Exercise instructions
All of the records below are to be given again word for word, with the pictures removed.

Records for processing
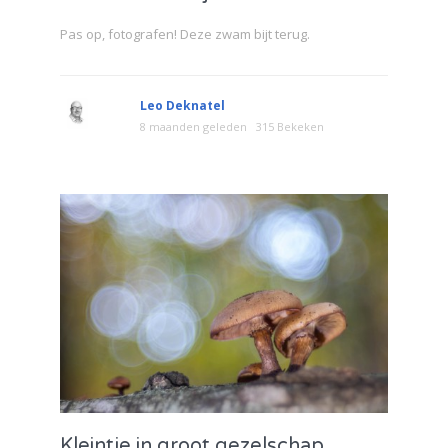
Pas op, fotografen! Deze zwam bijt terug.
Leo Deknatel
8 maanden geleden
315 Bekeken
Kleintje in groot gezelschap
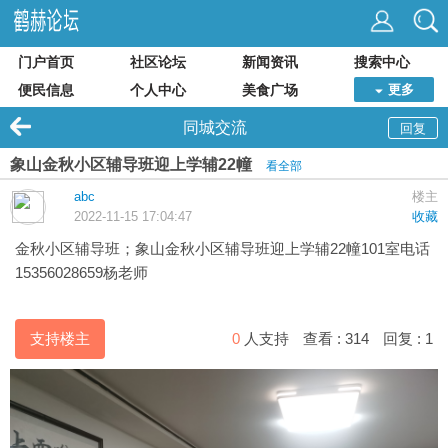
门户首页
社区论坛
新闻资讯
搜索中心
便民信息
个人中心
美食广场
更多
同城交流
回复
象山金秋小区辅导班迎上学辅22幢
看全部
abc
楼主
2022-11-15 17:04:47
收藏
金秋小区辅导班；象山金秋小区辅导班
迎上学辅
22幢101室电话
15356028659杨老师
支持楼主
0
人支持
查看 :
314
回复 :
1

Result
Pas op, fotografen! Deze zwam bijt terug.
Leo Deknatel
8 maanden geleden
315 Bekeken
Kleintje in groot gezelschap
门户首页
社区论坛
新闻资讯
搜索中心
便民信息
个人中心
美食广场
更多
同城交流
回复
象山金秋小区辅导班迎上学辅22幢
看全部
abc
楼主
2022-11-15 17:04:47
收藏
金秋小区辅导班；象山金秋小区辅导班
迎上学辅
22幢101室电话
15356028659杨老师
支持楼主
0
人支持
查看 :
314
回复 :
1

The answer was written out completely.